DokterSehat.Com– Bagi sebagian orang, video porno adalah salah satu cara yang praktis untuk dilakukan demi memuaskan nafsu birahi. Yang menjadi masalah adalah, video porno bisa menyebabkan kecanduan yang pada akhirnya bisa merembet pada munculnya beberapa masalah. Berikut adalah dampak dari kecanduan menonton video porno yang sangat buruk tersebut.

doktersehat-game-kecanduan-pria-kelainan-porno-tv-malas-beresiko-kematian-nonton

Memicu gangguan seksual
Tahukah anda jika kecanduan video porno dan seringnya melakukan masturbasi saat menontonnya ternyata bisa memicu disfungsi ereksi? Kebiasaan ini ternyata bisa membuat otak pria lebih terbiasa untuk mempertahankan ereksinya dengan baik saat melakukan masturbasi atau menonton video porno alih-alih saat benar-benar berhubungan intim dengan pasangannya. Jika hal ini terus terjadi, dikhawatirkan kehidupan seksualnya akan bermasalah.

Menguras energi
Menonton video porno ternyata bisa berdampak buruk pada terkurasnya energi hanya untuk melakukan masturbasi. Jika hal ini kerap dilakukan, maka stamina kita akan semakin memburuk dan kita justru akan semakin loyo saat melakukan hubungan intim.

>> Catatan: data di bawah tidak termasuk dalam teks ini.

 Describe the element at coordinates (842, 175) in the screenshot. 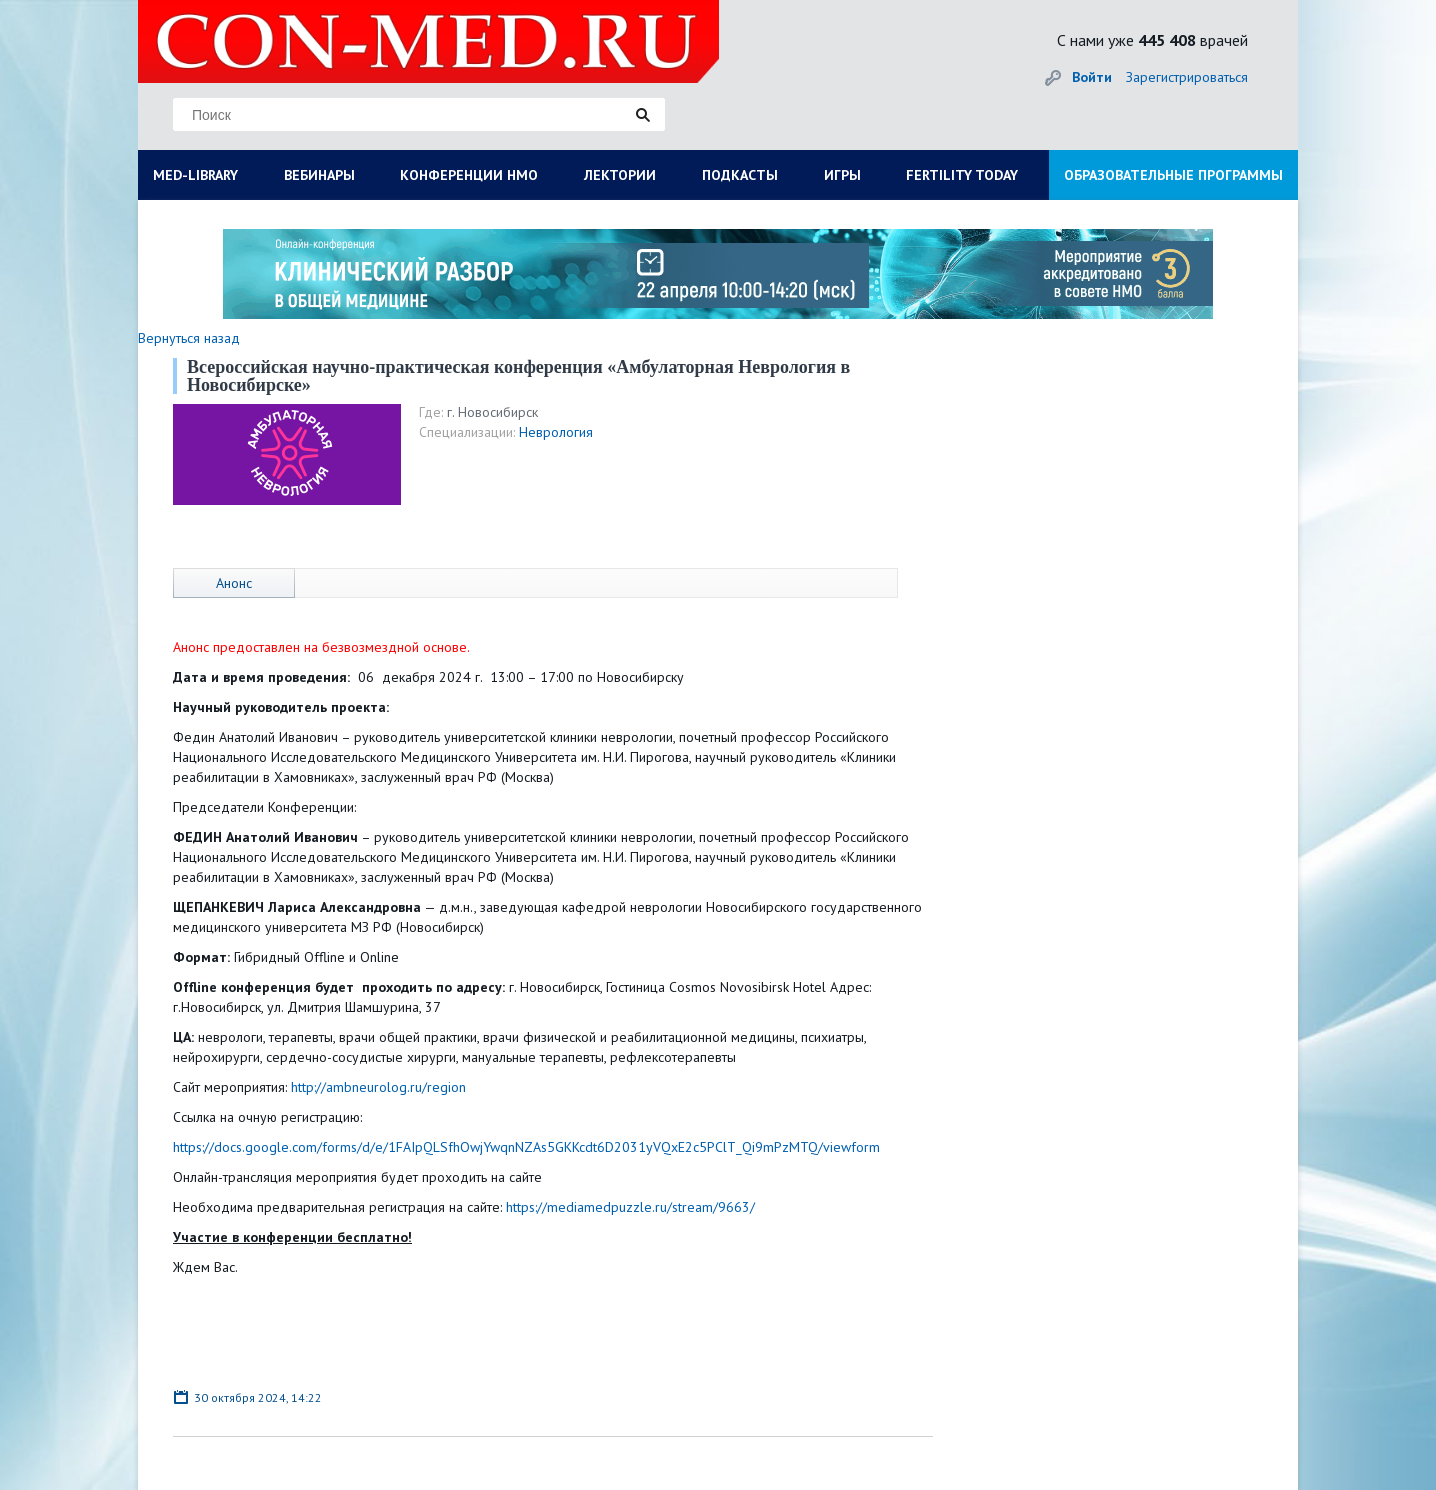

Memperburuk hubungan dengan psangan
Banyak orang yang kecanduan video porno pada akhirnya berekspektasi terlalu tinggi dengan kehidupan seksualnya. Hal ini bisa memicu kekecewaan saat melakukannya dengan pasangannya. Yang menjadi masalah adalah, hal ini bisa berpengaruh buruk bagi hubungan pasangan tersebut.

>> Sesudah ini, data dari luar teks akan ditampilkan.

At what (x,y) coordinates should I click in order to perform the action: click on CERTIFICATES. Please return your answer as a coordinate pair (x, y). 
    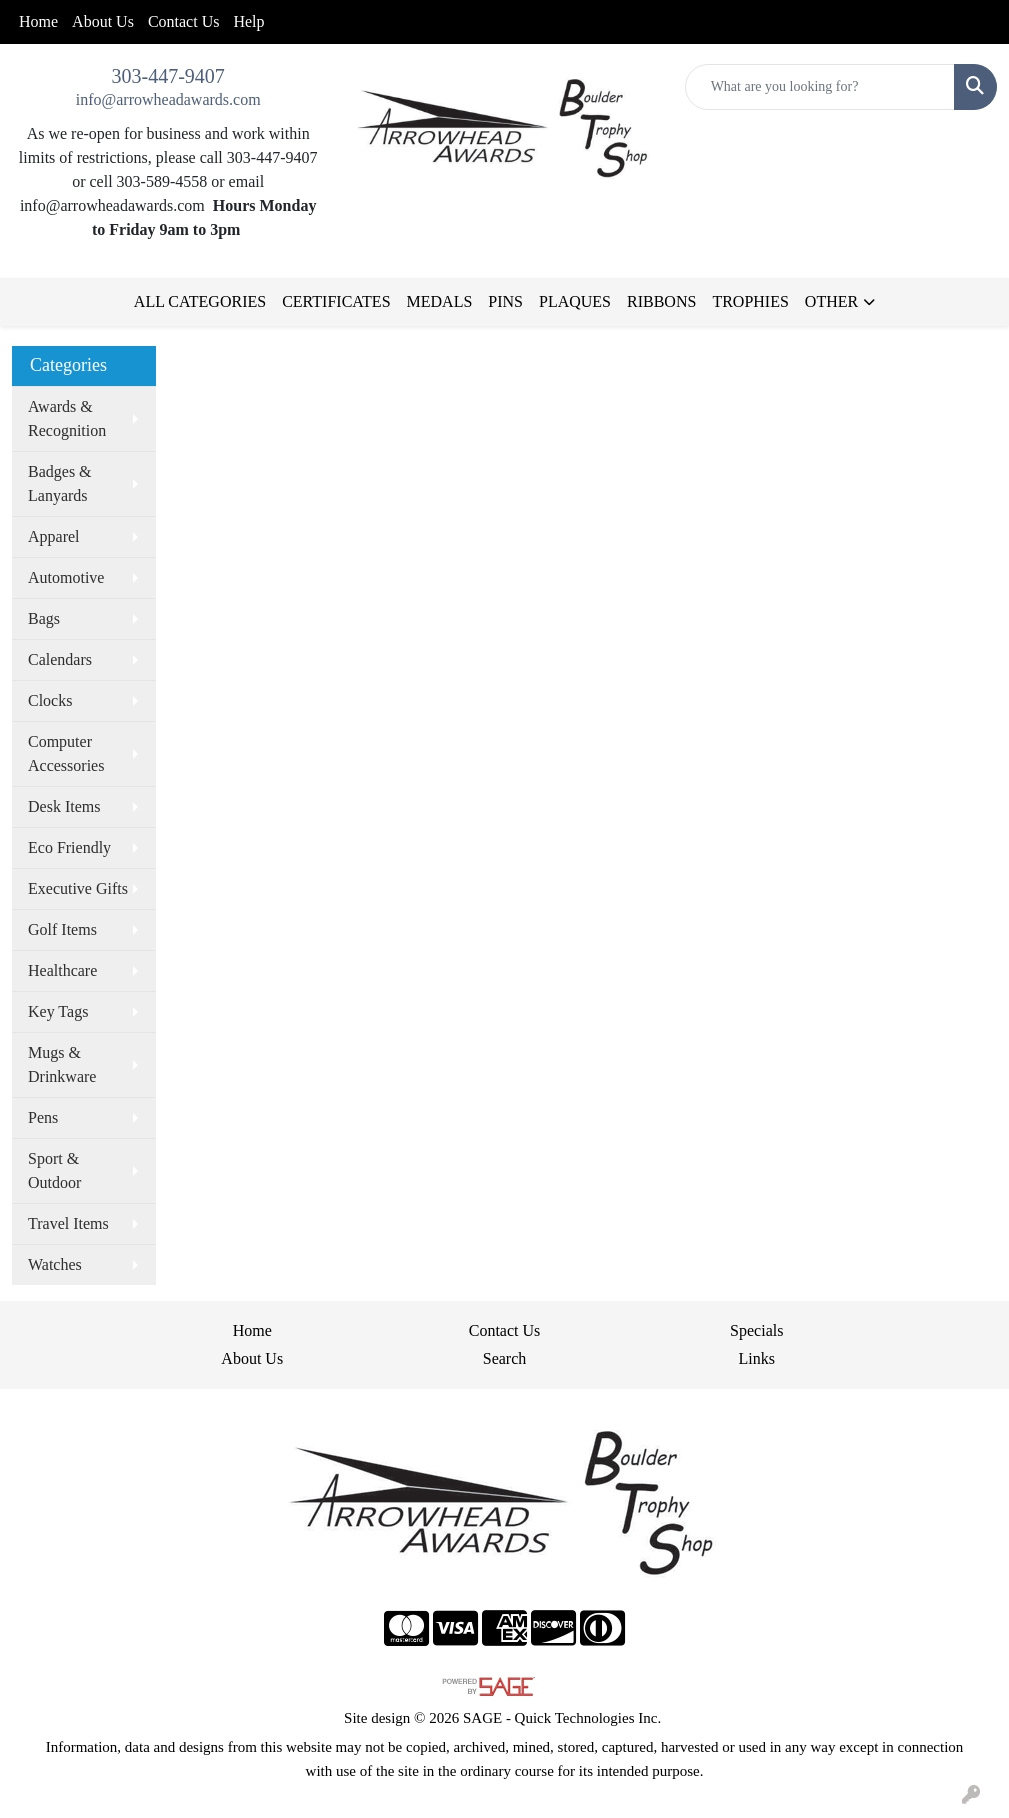     Looking at the image, I should click on (336, 301).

Menurunkan kepercayaan diri
Mereka yang kecanduan video porno dan kerap bermasturbasi saat menontonnya cenderung memiliki rasa percaya diri yang rendah. Seringnya mereka melakukannya bisa jadi disebabkan oleh tidak puasnya dengan kondisi dirinya sendiri sehingga mencari pelampiasan untuk rasa tidak puas tersebut. Yang menjadi masalah adalah, semakin sering mereka melakukannya, semakin menurun pula kepercayaan dirinya.

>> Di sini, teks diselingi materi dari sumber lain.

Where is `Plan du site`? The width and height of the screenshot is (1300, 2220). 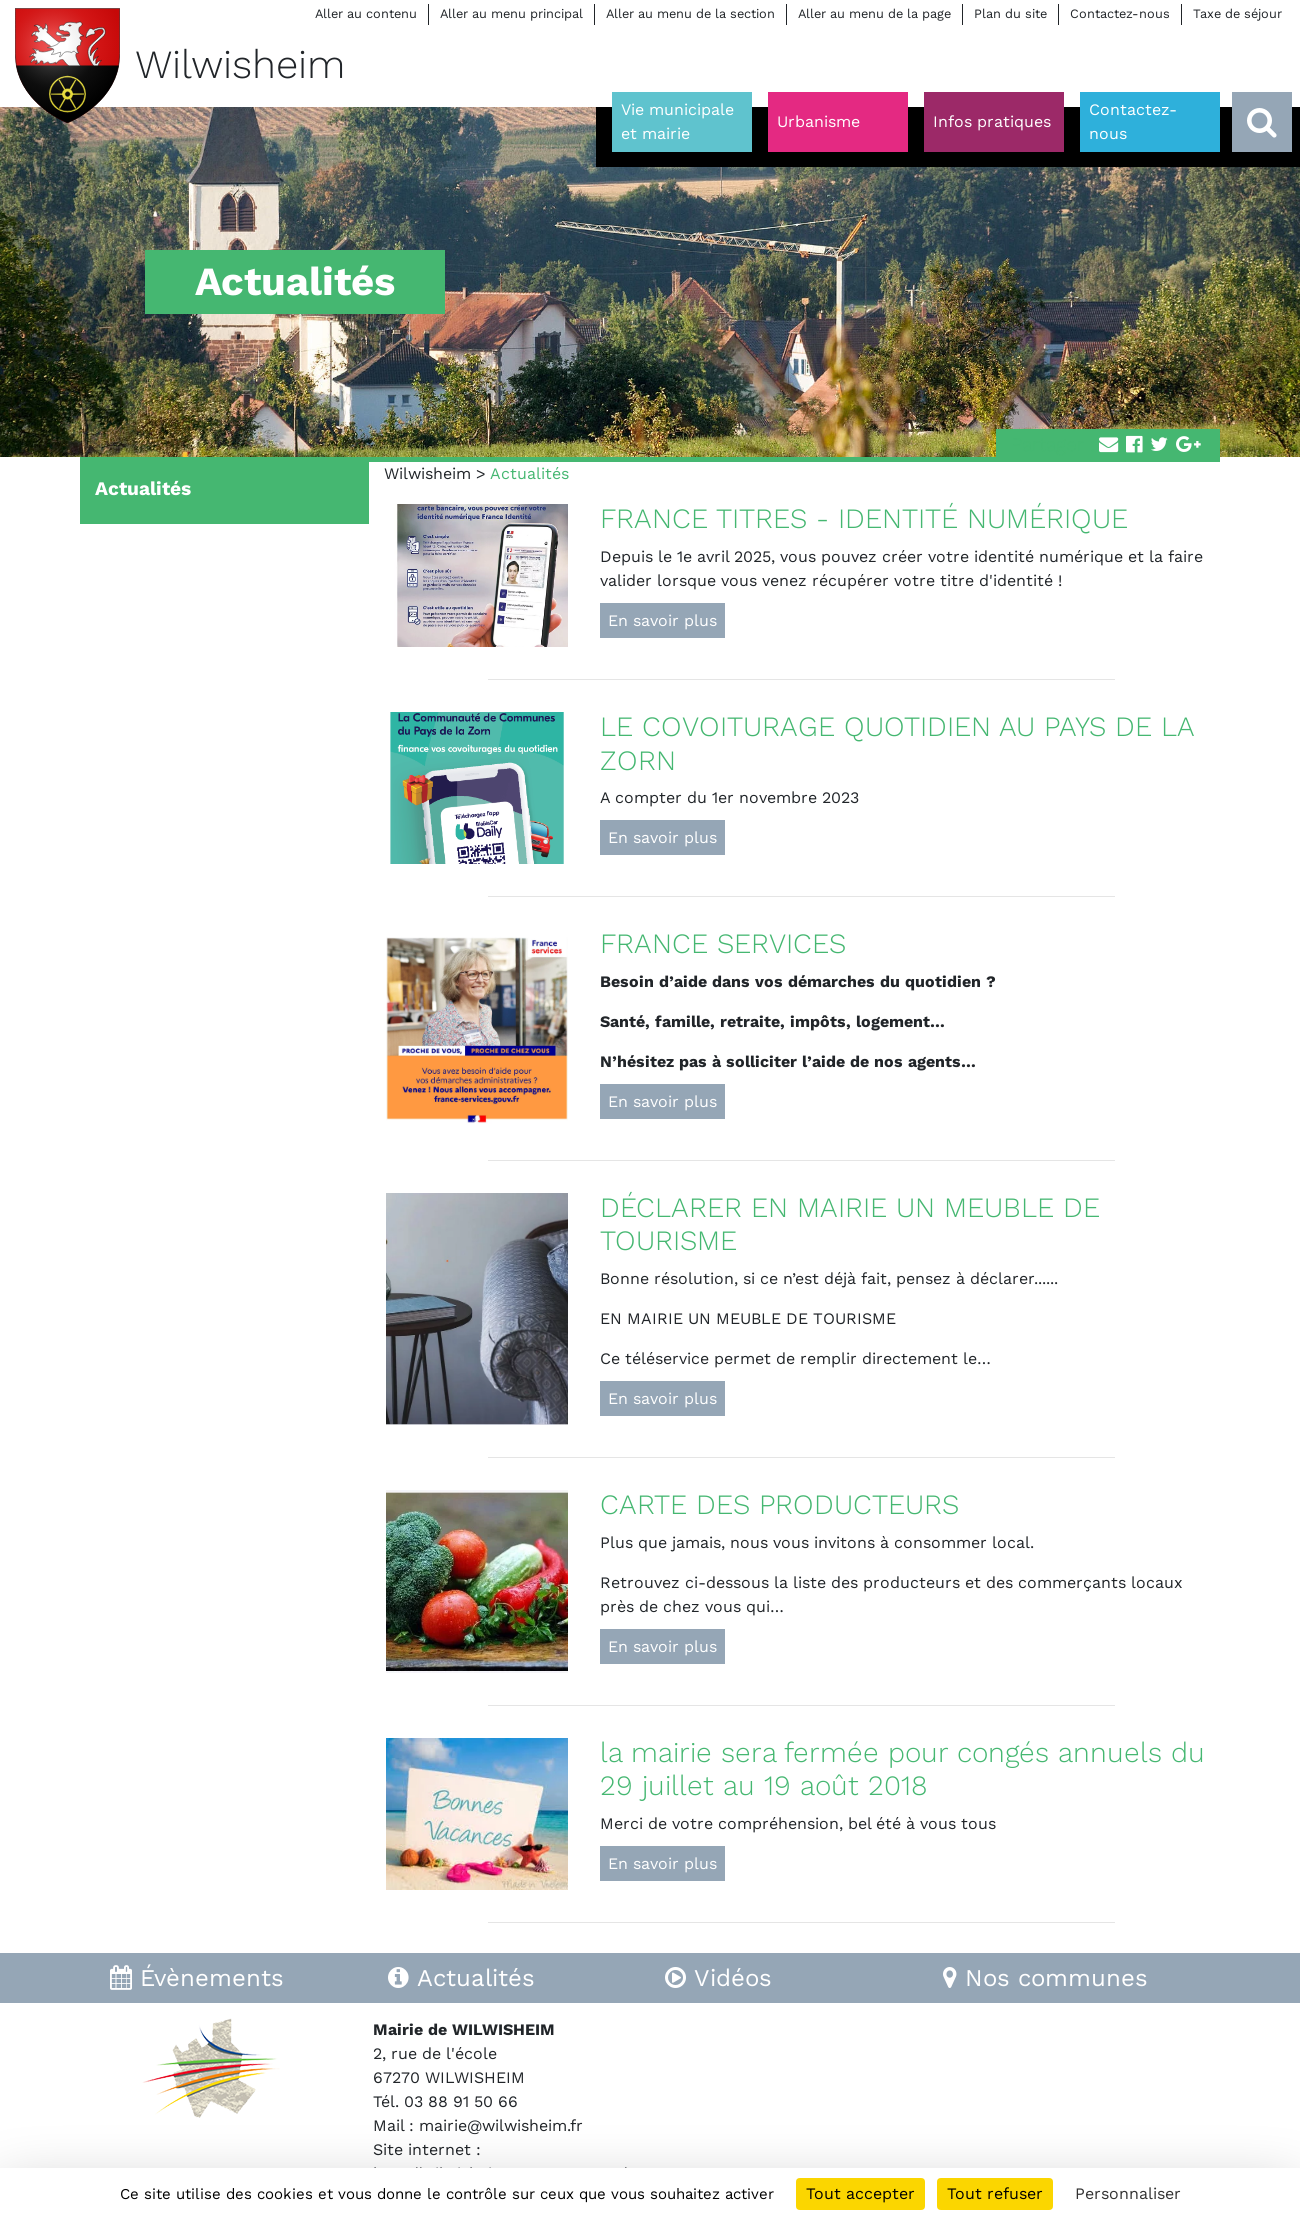 Plan du site is located at coordinates (1010, 13).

Kesulitan mengendalikan diri
Terlalu sering melihat video porno bisa membuat kita kesulitan untuk mengendalikan diri karena pikiran kita kerap dipenuhi oleh hal-hal yang berbau pornografi. Padahal, ada banyak hal lain yang jauh lebih menyenangkan atau berguna untuk dipikirkan dan dilakukan.